EXERCISE REQUIREMENTS –
Repeat the data verbatim, images excluded.

GIVEN ENTRIES –
------------------------------------------------

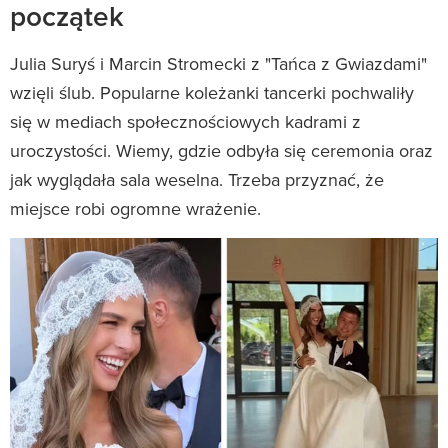
początek
Julia Suryś i Marcin Stromecki z "Tańca z Gwiazdami"
wzięli ślub. Popularne koleżanki tancerki pochwaliły
się w mediach społecznościowych kadrami z
uroczystości. Wiemy, gdzie odbyła się ceremonia oraz
jak wyglądała sala weselna. Trzeba przyznać, że
miejsce robi ogromne wrażenie.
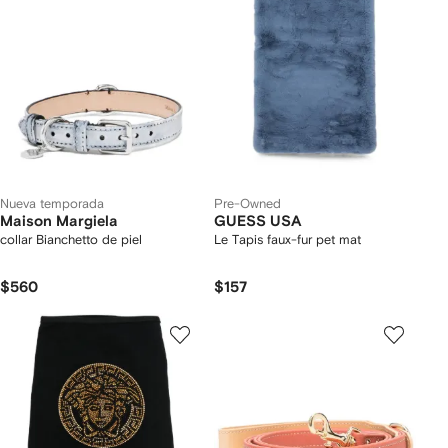
Nueva temporada
Pre-Owned
Maison Margiela
GUESS USA
collar Bianchetto de piel
Le Tapis faux-fur pet mat
$560
$157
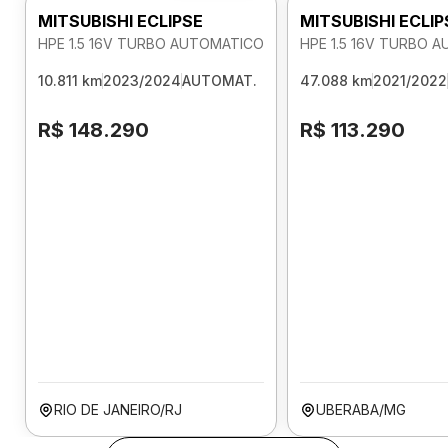
MITSUBISHI ECLIPSE
MITSUBISHI ECLIP
HPE 1.5 16V TURBO AUTOMATICO
HPE 1.5 16V TURBO 
10.811 km
2023/2024
AUTOMAT.
47.088 km
2021/2022
R$ 148.290
R$ 113.290
RIO DE JANEIRO/RJ
UBERABA/MG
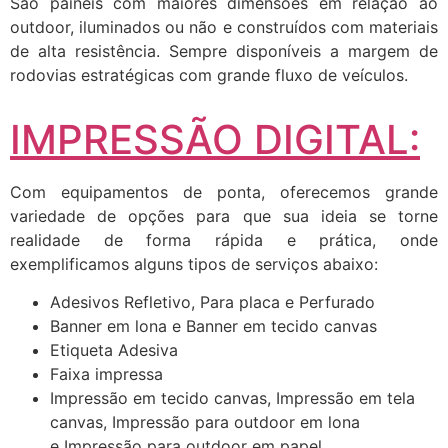
São painéis com maiores dimensões em relação ao
outdoor, iluminados ou não e construídos com materiais
de alta resistência. Sempre disponíveis a margem de
rodovias estratégicas com grande fluxo de veículos.
IMPRESSÃO DIGITAL:
Com equipamentos de ponta, oferecemos grande
variedade de opções para que sua ideia se torne
realidade de forma rápida e prática, onde
exemplificamos alguns tipos de serviços abaixo:
Adesivos Refletivo, Para placa e Perfurado
Banner em lona e Banner em tecido canvas
Etiqueta Adesiva
Faixa impressa
Impressão em tecido canvas, Impressão em tela
canvas, Impressão para outdoor em lona
e Impressão para outdoor em papel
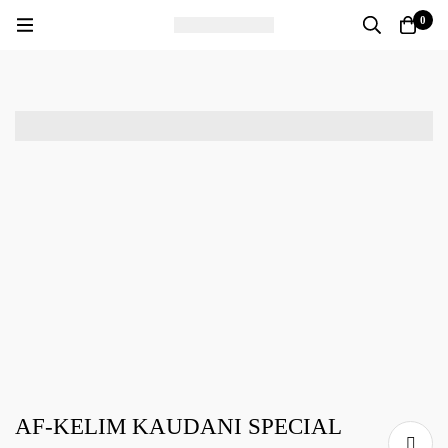
0
AF-KELIM KAUDANI SPECIAL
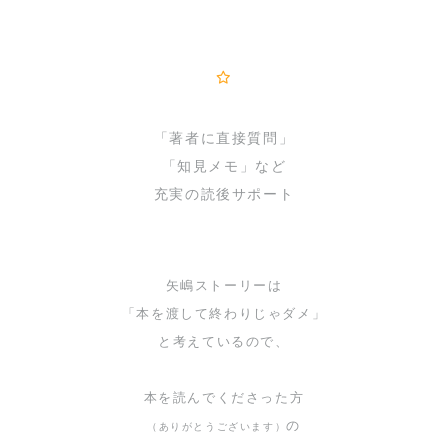
「著者に直接質問」
「知見メモ」など
充実の読後サポート
矢嶋ストーリーは
「本を渡して終わりじゃダメ」
と考えているので、
本を読んでくださった方
の
（ありがとうございます）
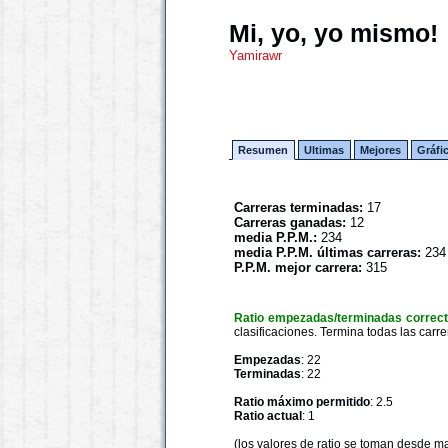
Mi, yo, yo mismo!
Yamirawr
Resumen
Ultimas
Mejores
Gráfi
Carreras terminadas:
17
Carreras ganadas:
12
media P.P.M.:
234
media P.P.M. últimas carreras:
234
P.P.M. mejor carrera:
315
Ratio empezadas/terminadas correc
clasificaciones. Termina todas las carre
Empezadas
: 22
Terminadas
: 22
Ratio máximo permitido
: 2.5
Ratio actual
: 1
(los valores de ratio se toman desde m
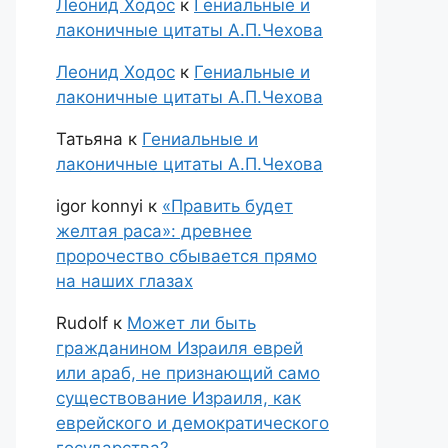
Леонид Ходос
к
Гениальные и
лаконичные цитаты А.П.Чехова
Леонид Ходос
к
Гениальные и
лаконичные цитаты А.П.Чехова
Татьяна
к
Гениальные и
лаконичные цитаты А.П.Чехова
igor konnyi
к
«Править будет
желтая раса»: древнее
пророчество сбывается прямо
на наших глазах
Rudolf
к
Может ли быть
гражданином Израиля еврей
или араб, не признающий само
существование Израиля, как
еврейского и демократического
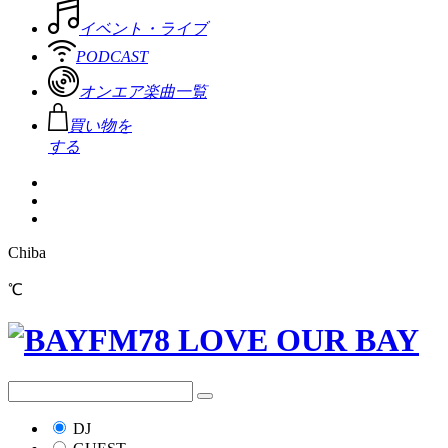
イベント・ライブ
PODCAST
オンエア楽曲一覧
買い物を
する
Chiba
℃
DJ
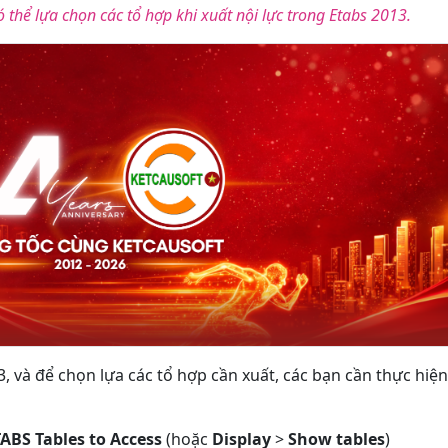
 thể lựa chọn các tổ hợp khi xuất nội lực trong Etabs 2013.
3, và để chọn lựa các tổ hợp cần xuất, các bạn cần thực hiện
ABS Tables to Access
(hoặc
Display
>
Show tables
)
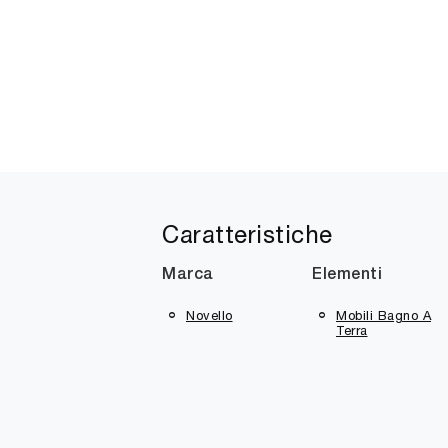
Caratteristiche
Marca
Elementi
Novello
Mobili Bagno A
Terra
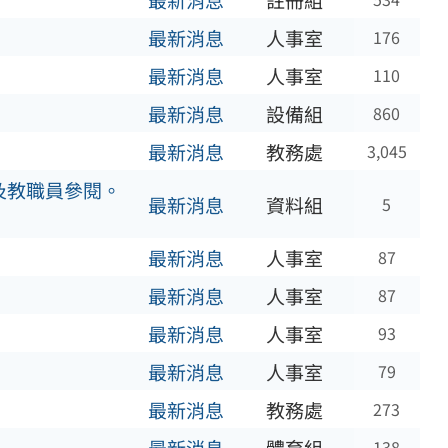
最新消息
註冊組
最新消息
人事室
176
最新消息
人事室
110
最新消息
設備組
860
最新消息
教務處
3,045
及教職員參閱。
最新消息
資料組
5
最新消息
人事室
87
最新消息
人事室
87
最新消息
人事室
93
最新消息
人事室
79
最新消息
教務處
273
138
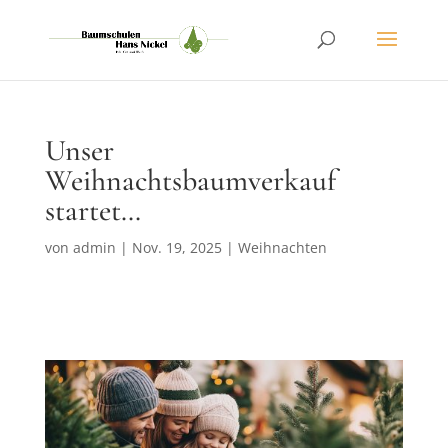
Unser
Weihnachtsbaumverkauf
startet…
von
admin
|
Nov. 19, 2025
|
Weihnachten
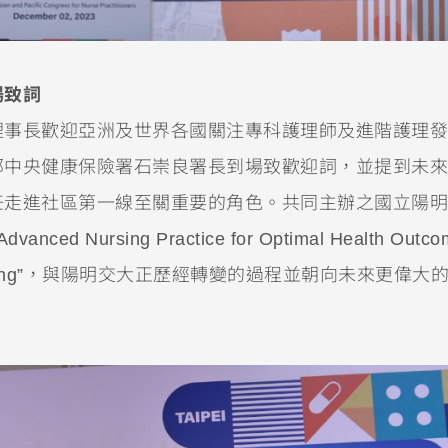
場致詞
理事長歡迎亞洲及世界各國關注專科護理師及進階護理發
部中央健康保險署石崇良署長到場致歡迎詞，並提到未來
任走進社區第一線至關重要的角色。共同主辦之國立陽明
d Nursing Practice for Optimal Health Outc
”Transforming”，與陽明交大正歷經轉變的過程並朝向未來更偉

------------------------------------------------

SOLUTION FOR THIS EXERCISE –
początek
Julia Suryś i Marcin Stromecki z "Tańca z Gwiazdami"
wzięli ślub. Popularne koleżanki tancerki pochwaliły
się w mediach społecznościowych kadrami z
uroczystości. Wiemy, gdzie odbyła się ceremonia oraz
jak wyglądała sala weselna. Trzeba przyznać, że
miejsce robi ogromne wrażenie.
Nueva temporada
Pre-Owned
Maison Margiela
GUESS USA
collar Bianchetto de piel
Le Tapis faux-fur pet mat
$560
$157
MITSUBISHI ECLIPSE
MITSUBISHI ECLIP
HPE 1.5 16V TURBO AUTOMATICO
HPE 1.5 16V TURBO 
10.811 km
2023/2024
AUTOMAT.
47.088 km
2021/2022
R$ 148.290
R$ 113.290
RIO DE JANEIRO/RJ
UBERABA/MG
São painéis com maiores dimensões em relação ao
outdoor, iluminados ou não e construídos com materiais
de alta resistência. Sempre disponíveis a margem de
rodovias estratégicas com grande fluxo de veículos.
IMPRESSÃO DIGITAL:
Com equipamentos de ponta, oferecemos grande
variedade de opções para que sua ideia se torne
realidade de forma rápida e prática, onde
exemplificamos alguns tipos de serviços abaixo:
Adesivos Refletivo, Para placa e Perfurado
Banner em lona e Banner em tecido canvas
Etiqueta Adesiva
Faixa impressa
Impressão em tecido canvas, Impressão em tela
canvas, Impressão para outdoor em lona
e Impressão para outdoor em papel
0
AF-KELIM KAUDANI SPECIAL
「著者に直接質問」
「知見メモ」など
充実の読後サポート
矢嶋ストーリーは
「本を渡して終わりじゃダメ」
と考えているので、
本を読んでくださった方
の
（ありがとうございます）
Mi, yo, yo mismo!
Yamirawr
Resumen
Ultimas
Mejores
Gráfi
Carreras terminadas:
17
Carreras ganadas:
12
media P.P.M.:
234
media P.P.M. últimas carreras:
234
P.P.M. mejor carrera:
315
Ratio empezadas/terminadas correc
clasificaciones. Termina todas las carre
Empezadas
: 22
Terminadas
: 22
Ratio máximo permitido
: 2.5
Ratio actual
: 1
(los valores de ratio se toman desde m
Леонид Ходос
к
Гениальные и
лаконичные цитаты А.П.Чехова
Леонид Ходос
к
Гениальные и
лаконичные цитаты А.П.Чехова
Татьяна
к
Гениальные и
лаконичные цитаты А.П.Чехова
igor konnyi
к
«Править будет
желтая раса»: древнее
пророчество сбывается прямо
на наших глазах
Rudolf
к
Может ли быть
гражданином Израиля еврей
или араб, не признающий само
существование Израиля, как
еврейского и демократического
イベント・ライブ
PODCAST
オンエア楽曲一覧
買い物を
する
Chiba
℃
DJ
 thể lựa chọn các tổ hợp khi xuất nội lực trong Etabs 2013.
3, và để chọn lựa các tổ hợp cần xuất, các bạn cần thực hiện
ABS Tables to Access
(hoặc
Display
>
Show tables
)
Caratteristiche
Marca
Elementi
Novello
Mobili Bagno A
Terra
最新消息
註冊組
最新消息
人事室
176
最新消息
人事室
110
最新消息
設備組
860
最新消息
教務處
3,045
及教職員參閱。
最新消息
資料組
5
最新消息
人事室
87
最新消息
人事室
87
最新消息
人事室
93
最新消息
人事室
79
最新消息
教務處
273
138
Unser
Weihnachtsbaumverkauf
startet…
von
admin
|
Nov. 19, 2025
|
Weihnachten
場致詞
理事長歡迎亞洲及世界各國關注專科護理師及進階護理發
部中央健康保險署石崇良署長到場致歡迎詞，並提到未來
任走進社區第一線至關重要的角色。共同主辦之國立陽明
d Nursing Practice for Optimal Health Outc
”Transforming”，與陽明交大正歷經轉變的過程並朝向未來更偉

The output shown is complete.